The problem of saturationEdit
A problem appears when the input voltage approaches the high threshold (logical "1") and the transistors of the ordinary logic circuits (RTL, DCTL, DTL and TTL) saturate; as a result, they work slowly. But, as curious readers would think, the differential (emitter-coupled) amplifier couldn't solve this problem as, in this area, the reference transistor T3 is cut-off and the differential amplifier is not an amplifier. In actul fact, the long-tailed pair is cut in two and this structure is no more a differential amplifier; its two new parts are something else. So, the paradox of this classic viewpoint is that we use a differential amplifier where actually it is not a differential amplifier!

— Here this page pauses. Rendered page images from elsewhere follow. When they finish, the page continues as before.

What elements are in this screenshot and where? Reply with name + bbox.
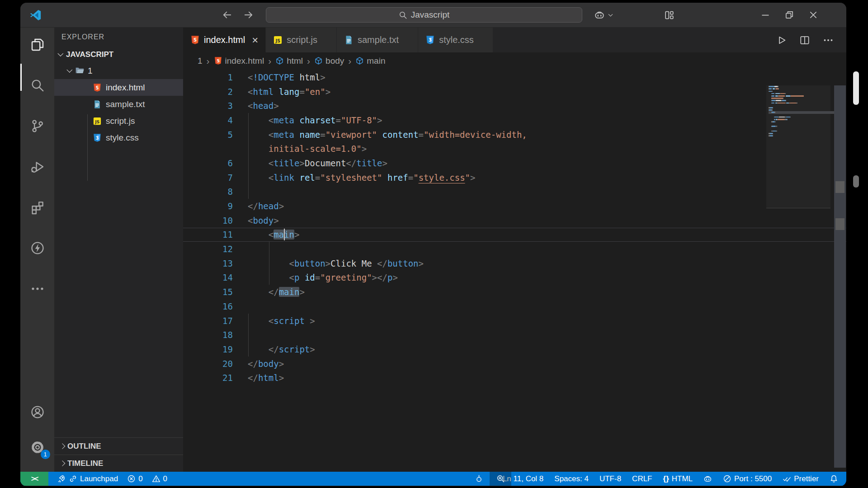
close-icon[interactable] xyxy=(808,10,818,20)
code-line-1[interactable]: 1<!DOCTYPE html> xyxy=(183,70,846,84)
breadcrumb-separator: › xyxy=(307,56,310,66)
search-text: Javascript xyxy=(411,10,450,20)
file-item-style.css[interactable]: 3style.css xyxy=(54,129,183,146)
status-language-mode[interactable]: {}HTML xyxy=(663,474,693,483)
status-copilot-status[interactable] xyxy=(703,474,712,483)
code-line-14[interactable]: 14 <p id="greeting"></p> xyxy=(183,271,846,285)
activitybar-run-and-debug[interactable] xyxy=(27,156,48,178)
status-zoom-control[interactable] xyxy=(490,472,511,486)
folder-item[interactable]: 1 xyxy=(54,62,183,79)
status-encoding[interactable]: UTF-8 xyxy=(599,474,621,483)
search-icon xyxy=(30,78,45,93)
copilot-menu[interactable] xyxy=(594,9,614,20)
tab-sample.txt[interactable]: sample.txt xyxy=(337,28,418,52)
more-actions-icon[interactable] xyxy=(823,35,834,46)
svg-text:5: 5 xyxy=(96,85,99,90)
toggle-panel-icon[interactable] xyxy=(709,10,720,20)
warning-triangle-icon xyxy=(152,474,160,483)
txtfile-icon xyxy=(93,100,102,109)
split-editor-icon[interactable] xyxy=(799,35,810,46)
minimap[interactable] xyxy=(769,85,828,137)
breadcrumb-item-html[interactable]: html xyxy=(275,56,303,66)
code-line-13[interactable]: 13 <button>Click Me </button> xyxy=(183,256,846,271)
copilot-icon xyxy=(594,9,605,20)
code-line-9[interactable]: 9</head> xyxy=(183,199,846,213)
code-line-19[interactable]: 19 </script> xyxy=(183,342,846,357)
code-line-7[interactable]: 7 <link rel="stylesheet" href="style.css… xyxy=(183,170,846,185)
activitybar-extensions[interactable] xyxy=(27,197,48,218)
remote-indicator[interactable]: >< xyxy=(20,472,48,486)
code-editor[interactable]: 1<!DOCTYPE html>2<html lang="en">3<head>… xyxy=(183,69,846,472)
activitybar-source-control[interactable] xyxy=(27,115,48,137)
status-errors[interactable]: 0 xyxy=(127,474,142,483)
code-line-16[interactable]: 16 xyxy=(183,299,846,314)
chevron-right-icon xyxy=(60,443,66,449)
activitybar-thunder-client[interactable] xyxy=(27,237,48,259)
tab-style.css[interactable]: 3style.css xyxy=(418,28,493,52)
explorer-title: EXPLORER xyxy=(61,33,104,41)
activitybar-settings[interactable]: 1 xyxy=(27,436,48,458)
status-indentation[interactable]: Spaces: 4 xyxy=(554,474,589,483)
code-line-3[interactable]: 3<head> xyxy=(183,99,846,113)
code-line-12[interactable]: 12 xyxy=(183,242,846,256)
titlebar: Javascript xyxy=(20,3,846,28)
code-line-18[interactable]: 18 xyxy=(183,328,846,342)
customize-layout-icon[interactable] xyxy=(664,10,675,20)
workspace-section[interactable]: JAVASCRIPT xyxy=(54,47,183,62)
tab-script.js[interactable]: JSscript.js xyxy=(266,28,337,52)
panel-timeline[interactable]: TIMELINE xyxy=(54,455,183,472)
toggle-sidebar-right-icon[interactable] xyxy=(732,10,742,20)
status-notifications[interactable] xyxy=(830,474,838,483)
breadcrumb-item-main[interactable]: main xyxy=(355,56,385,66)
editor-scrollbar[interactable] xyxy=(834,85,846,468)
breadcrumb-item-1[interactable]: 1 xyxy=(198,56,203,66)
code-line-20[interactable]: 20</body> xyxy=(183,357,846,371)
command-center-search[interactable]: Javascript xyxy=(266,7,582,23)
chevron-down-icon xyxy=(66,67,72,73)
code-line-5-wrap[interactable]: initial-scale=1.0"> xyxy=(183,141,846,156)
breadcrumb[interactable]: 1›5index.html›html›body›main xyxy=(183,52,846,69)
file-item-sample.txt[interactable]: sample.txt xyxy=(54,96,183,113)
activitybar-account[interactable] xyxy=(27,401,48,423)
menu-hamburger-icon[interactable] xyxy=(61,9,72,21)
restore-icon[interactable] xyxy=(784,10,794,20)
explorer-more-icon[interactable] xyxy=(167,33,176,42)
panel-outline[interactable]: OUTLINE xyxy=(54,437,183,455)
breadcrumb-separator: › xyxy=(348,56,351,66)
status-live-server-port[interactable]: Port : 5500 xyxy=(723,474,772,483)
status-eol[interactable]: CRLF xyxy=(632,474,652,483)
forward-icon[interactable] xyxy=(243,9,254,20)
code-line-11[interactable]: 11 <main> xyxy=(183,228,846,242)
code-line-21[interactable]: 21</html> xyxy=(183,371,846,385)
status-port-indicator[interactable] xyxy=(475,474,483,483)
breadcrumb-item-body[interactable]: body xyxy=(314,56,344,66)
close-tab-icon[interactable]: × xyxy=(252,35,258,46)
status-launchpad[interactable]: Launchpad xyxy=(57,474,118,483)
status-warnings[interactable]: 0 xyxy=(152,474,167,483)
txtfile-icon xyxy=(344,35,354,45)
code-line-8[interactable]: 8 xyxy=(183,185,846,199)
breadcrumb-separator: › xyxy=(207,56,210,66)
activitybar-search[interactable] xyxy=(27,75,48,96)
code-line-10[interactable]: 10<body> xyxy=(183,213,846,228)
editor-group: 5index.html×JSscript.jssample.txt3style.… xyxy=(183,28,846,472)
bell-icon xyxy=(830,474,838,483)
breadcrumb-item-index.html[interactable]: 5index.html xyxy=(214,56,264,66)
activitybar-explorer[interactable] xyxy=(27,34,48,56)
status-prettier[interactable]: Prettier xyxy=(783,474,819,483)
code-line-2[interactable]: 2<html lang="en"> xyxy=(183,84,846,99)
tab-index.html[interactable]: 5index.html× xyxy=(183,28,266,52)
code-line-6[interactable]: 6 <title>Document</title> xyxy=(183,156,846,170)
code-line-5[interactable]: 5 <meta name="viewport" content="width=d… xyxy=(183,127,846,142)
back-icon[interactable] xyxy=(222,9,232,20)
code-line-17[interactable]: 17 <script > xyxy=(183,314,846,328)
code-line-15[interactable]: 15 </main> xyxy=(183,285,846,299)
run-icon[interactable] xyxy=(776,35,787,46)
code-line-4[interactable]: 4 <meta charset="UTF-8"> xyxy=(183,113,846,127)
file-item-script.js[interactable]: JSscript.js xyxy=(54,113,183,129)
svg-text:3: 3 xyxy=(96,135,99,140)
file-item-index.html[interactable]: 5index.html xyxy=(54,79,183,96)
minimize-icon[interactable] xyxy=(760,10,770,20)
activitybar-more-views[interactable] xyxy=(27,278,48,300)
toggle-sidebar-left-icon[interactable] xyxy=(687,10,697,20)
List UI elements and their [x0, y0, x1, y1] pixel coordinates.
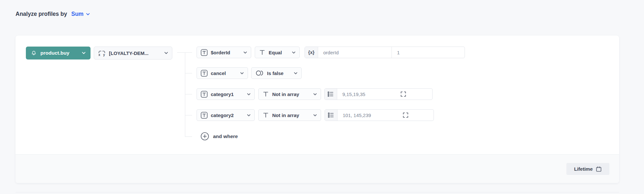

Saturation is the fundamental problem that ECL circuits solve at high input voltage (logical "1"). This and only this is the amazing feature of ECL; the other advantages (as the presence of two inverse outputs) are inessential. So, it is our primary duty to show in this page the basic idea (the clever trick, the circuit solution, the remedy...) that is used to prevent saturation. But how can we prevent saturation? Let's see and compare various anti-saturation techniques.
How to prevent saturationEdit
We can drive the transistor from the side of the base and from the side of the emitter. So, we may prevent saturation indirectly from the side of the base by limiting the base current or directly from the side of the emitter by limiting the very collector current.
...from the side of the base...Edit
We have two techniques for limiting the base current that require the presence of a base resistor (i.e., they are inappropriate for direct-coupled circuits).
- The simplest and obvious solution is to decrease the base current by increasing the base resistance. But the large tolerances of β make this approach unrealizable  as the collector current and the point of saturation will depend on the particular transistor.
- Another but reliable and wide used β-independent technique for preventing saturation is to detract the excessive base current by a diode negative feedback (connecting a Schottky diode between the collector and the base). Until the transistor is in active mode, the diode is cut-off and does not affect the base current. When it approaches the saturation point, the diode turns on and deprives the excessive base current.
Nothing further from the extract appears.